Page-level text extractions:
%%

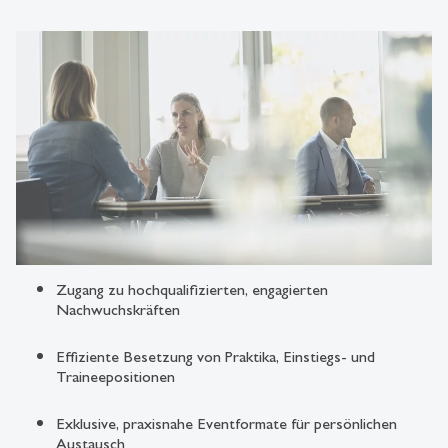
Zugang zu hochqualifizierten, engagierten
Nachwuchskräften
Effiziente Besetzung von Praktika, Einstiegs- und
Traineepositionen
Exklusive, praxisnahe Eventformate für persönlichen
Austausch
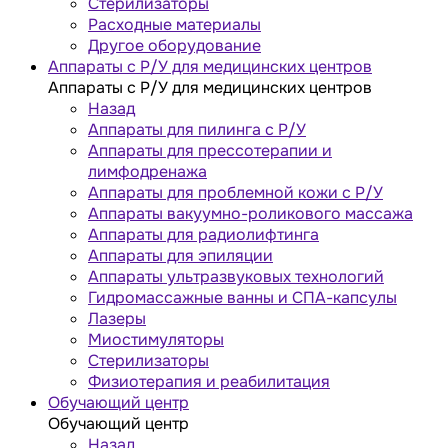
Стерилизаторы
Расходные материалы
Другое оборудование
Аппараты с Р/У для медицинских центров
Аппараты с Р/У для медицинских центров
Назад
Аппараты для пилинга с Р/У
Аппараты для прессотерапии и
лимфодренажа
Аппараты для проблемной кожи с Р/У
Аппараты вакуумно-роликового массажа
Аппараты для радиолифтинга
Аппараты для эпиляции
Аппараты ультразвуковых технологий
Гидромассажные ванны и СПА-капсулы
Лазеры
Миостимуляторы
Стерилизаторы
Физиотерапия и реабилитация
Обучающий центр
Обучающий центр
Назад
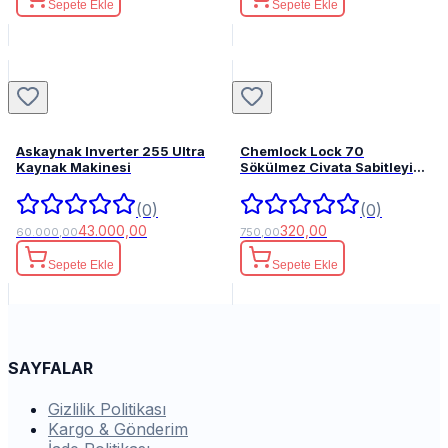
Sepete Ekle
Sepete Ekle
Askaynak Inverter 255 Ultra
Chemlock Lock 70
Kaynak Makinesi
Sökülmez Civata Sabitleyici
50ml.
(0)
(0)
43.000,00
320,00
60.000,00
750,00
Sepete Ekle
Sepete Ekle
SAYFALAR
Gizlilik Politikası
Kargo & Gönderim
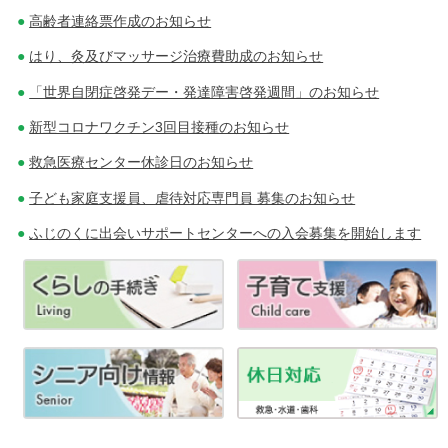
高齢者連絡票作成のお知らせ
はり、灸及びマッサージ治療費助成のお知らせ
「世界自閉症啓発デー・発達障害啓発週間」のお知らせ
新型コロナワクチン3回目接種のお知らせ
救急医療センター休診日のお知らせ
子ども家庭支援員、虐待対応専門員 募集のお知らせ
ふじのくに出会いサポートセンターへの入会募集を開始します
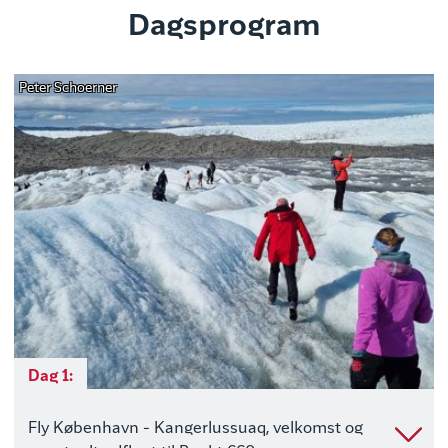
Dagsprogram
Peter Schoerner
Dag 1:
Fly København - Kangerlussuaq, velkomst og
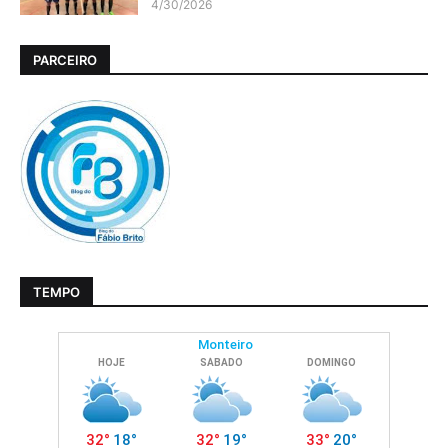
4/30/2026
PARCEIRO
TEMPO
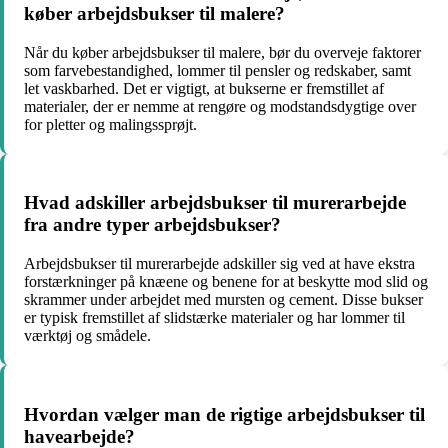
køber arbejdsbukser til malere?
Når du køber arbejdsbukser til malere, bør du overveje faktorer
som farvebestandighed, lommer til pensler og redskaber, samt
let vaskbarhed. Det er vigtigt, at bukserne er fremstillet af
materialer, der er nemme at rengøre og modstandsdygtige over
for pletter og malingssprøjt.
Hvad adskiller arbejdsbukser til murerarbejde
fra andre typer arbejdsbukser?
Arbejdsbukser til murerarbejde adskiller sig ved at have ekstra
forstærkninger på knæene og benene for at beskytte mod slid og
skrammer under arbejdet med mursten og cement. Disse bukser
er typisk fremstillet af slidstærke materialer og har lommer til
værktøj og smådele.
Hvordan vælger man de rigtige arbejdsbukser til
havearbejde?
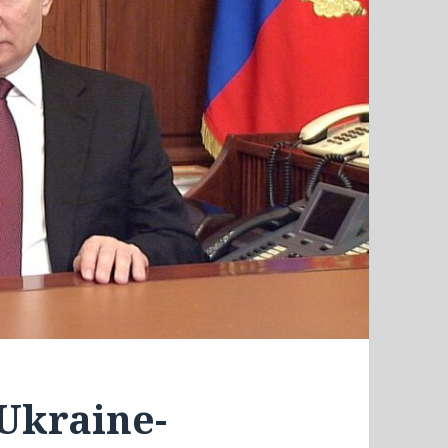
Ukraine-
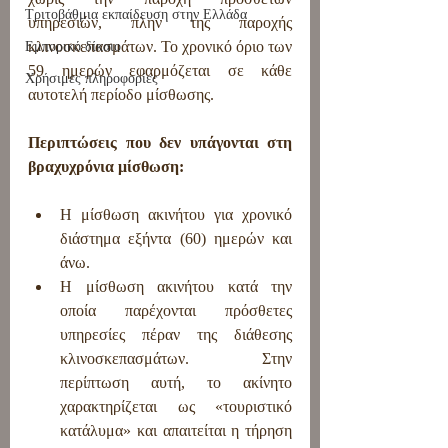
Τριτοβάθμια εκπαίδευση στην Ελλάδα
υπηρεσιών, πλην της παροχής 
κλινοσκεπασμάτων. Το χρονικό όριο των 
Εμπορικό δίκαιο
59 ημερών εφαρμόζεται σε κάθε 
Χρήσιμες πληροφορίες
αυτοτελή περίοδο μίσθωσης.
Περιπτώσεις που δεν υπάγονται στη 
βραχυχρόνια μίσθωση:
Η μίσθωση ακινήτου για χρονικό 
διάστημα εξήντα (60) ημερών και 
άνω.
Η μίσθωση ακινήτου κατά την 
οποία παρέχονται πρόσθετες 
υπηρεσίες πέραν της διάθεσης 
κλινοσκεπασμάτων. Στην 
περίπτωση αυτή, το ακίνητο 
χαρακτηρίζεται ως «τουριστικό 
κατάλυμα» και απαιτείται η τήρηση 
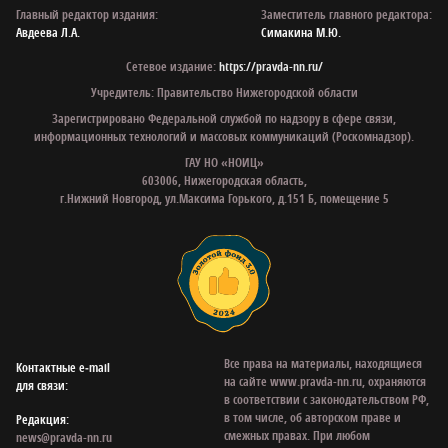
Главный редактор издания:
Заместитель главного редактора:
Авдеева Л.А.
Симакина М.Ю.
Сетевое издание:
https://pravda-nn.ru/
Учредитель: Правительство Нижегородской области
Зарегистрировано Федеральной службой по надзору в сфере связи,
информационных технологий и массовых коммуникаций (Роскомнадзор).
ГАУ НО «НОИЦ»
603006, Нижегородская область,
г.Нижний Новгород, ул.Максима Горького, д.151 Б, помещение 5
Все права на материалы, находящиеся
Контактные e‑mail
на сайте www.pravda-nn.ru, охраняются
для связи:
в соответствии с законодательством РФ,
в том числе, об авторском праве и
Редакция:
смежных правах. При любом
news@pravda-nn.ru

%%

Action item: Which lines of the records above hold the word "технологий"? Copy each one out.

Expected answer:
Аппараты ультразвуковых технологий
информационных технологий и массовых коммуникаций (Роскомнадзор).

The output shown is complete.